Sporcular arasında “en iyi olmak”, spor yapmanın temel nedeni olmamakla birlikte, önemlidir. Yarışmaksa, spora özgün değil elbette. Mimarlıkta da yarışmaların ve ödüllerin hem önemli hem özel bir yeri vardır. Bu yerin özelliği, mimarlık içinde “en iyi”leri belirlemesinden çok, mimarlığın kendi gelişiminde hızlandırıcı olmasından kaynaklanmaz mı?
Bazen kaynaklanmaz. Forbes.com geçtiğimiz günlerde, “Tastemakers: Architecture” haberi ile Amerika’nın “en iyi”lerinin seçildiğini duyurdu. Sonuçlar şaşırtıcı değil. Seçimin nasıl yapıldığı ise kesinlikle ilginç.

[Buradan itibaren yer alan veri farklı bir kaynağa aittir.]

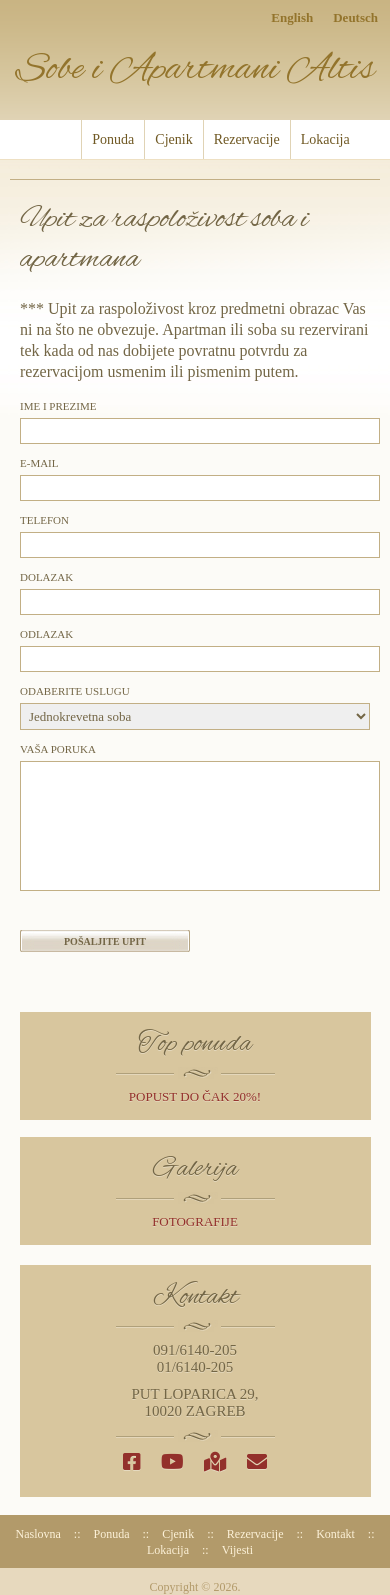 This screenshot has width=390, height=1595. What do you see at coordinates (58, 749) in the screenshot?
I see `Vaša poruka` at bounding box center [58, 749].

Ortaya çıkan tablo, “en iyi” mimarlar hakkında olmasa bile, mimarlık piyasasının işleyiş biçimleri hakkında bir fikir vermekte.

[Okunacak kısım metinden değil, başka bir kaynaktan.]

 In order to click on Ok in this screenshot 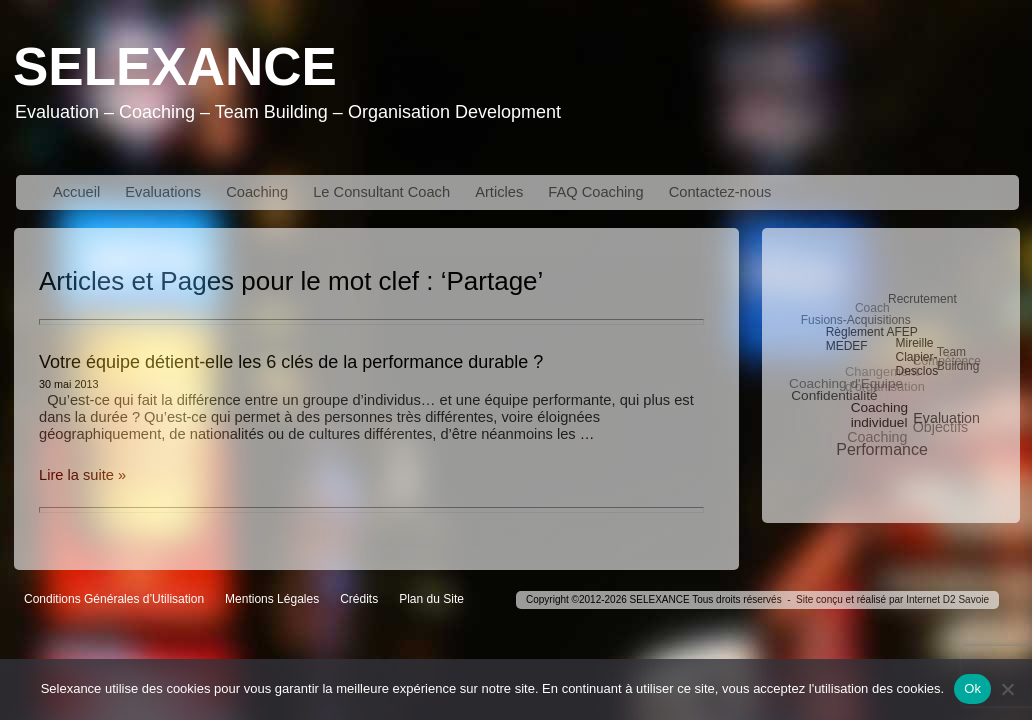 , I will do `click(972, 688)`.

Seçim yapılırken bir çok ölçüte başvurulmuş.
Ancak bu ölçütlerden, mimarın yaratıcılığı, mimarlığın gelişimine kattıkları ya da toplumsal olarak oynadığı dönüştürücü rolden ziyade; genel olarak, genel etkisini ve meşhurluğunu sınayan bir çerçeve çıkıyor. Bu noktada, anket sonuçları, basında geçtiğimiz yıl kaç defa anıldığı, çarpıcı yapısının olup olmadığı, ödülleri gibi başlıklar göze çarpıyor.
Basının her mimara yönelik ilgisinin ayrıntılı olarak tarandığı söylenebilir.
Frank Gehry, 2,974; Tadao Ando, 951; Santiago Calatrava, 951; Zaha Hadid, 937; Renzo Piano, 884; I.M. Pei, 705; Richard Meier, 683; Thom Mayne, 240; Greg Lynn, 42; Rick Harlan Schneider, 4; defa anılmış basında.
İnternetten verilen oylar, aldığı ödüller, çeşitli kurumlarda bulunduğu konum gibi diğer ölçütler, mimarın mimarlık ortamındaki genel etkisinin önemsendiğini gösteriyor.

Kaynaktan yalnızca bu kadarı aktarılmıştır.